EXERCISE DIRECTIONS - Keep the wording of every entry intact in your copy, and omit the pictures.

----- PROVIDED RECORDS

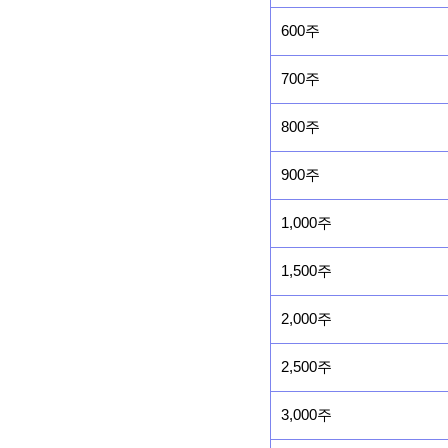
600주
700주
800주
900주
1,000주
1,500주
2,000주
2,500주
3,000주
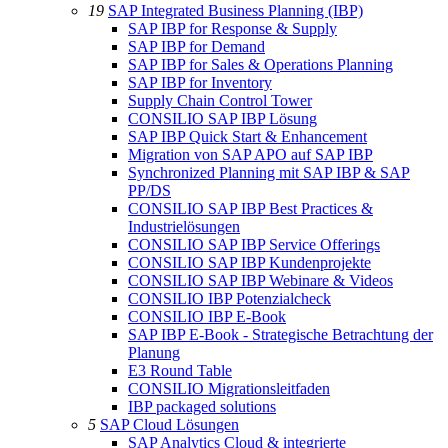
19
SAP Integrated Business Planning (IBP)
SAP IBP for Response & Supply
SAP IBP for Demand
SAP IBP for Sales & Operations Planning
SAP IBP for Inventory
Supply Chain Control Tower
CONSILIO SAP IBP Lösung
SAP IBP Quick Start & Enhancement
Migration von SAP APO auf SAP IBP
Synchronized Planning mit SAP IBP & SAP
PP/DS
CONSILIO SAP IBP Best Practices &
Industrielösungen
CONSILIO SAP IBP Service Offerings
CONSILIO SAP IBP Kundenprojekte
CONSILIO SAP IBP Webinare & Videos
CONSILIO IBP Potenzialcheck
CONSILIO IBP E-Book
SAP IBP E-Book - Strategische Betrachtung der
Planung
E3 Round Table
CONSILIO Migrationsleitfaden
IBP packaged solutions
5
SAP Cloud Lösungen
SAP Analytics Cloud & integrierte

----------

RESULT -
600주
700주
800주
900주
1,000주
1,500주
2,000주
2,500주
3,000주
19
SAP Integrated Business Planning (IBP)
SAP IBP for Response & Supply
SAP IBP for Demand
SAP IBP for Sales & Operations Planning
SAP IBP for Inventory
Supply Chain Control Tower
CONSILIO SAP IBP Lösung
SAP IBP Quick Start & Enhancement
Migration von SAP APO auf SAP IBP
Synchronized Planning mit SAP IBP & SAP
PP/DS
CONSILIO SAP IBP Best Practices &
Industrielösungen
CONSILIO SAP IBP Service Offerings
CONSILIO SAP IBP Kundenprojekte
CONSILIO SAP IBP Webinare & Videos
CONSILIO IBP Potenzialcheck
CONSILIO IBP E-Book
SAP IBP E-Book - Strategische Betrachtung der
Planung
E3 Round Table
CONSILIO Migrationsleitfaden
IBP packaged solutions
5
SAP Cloud Lösungen
SAP Analytics Cloud & integrierte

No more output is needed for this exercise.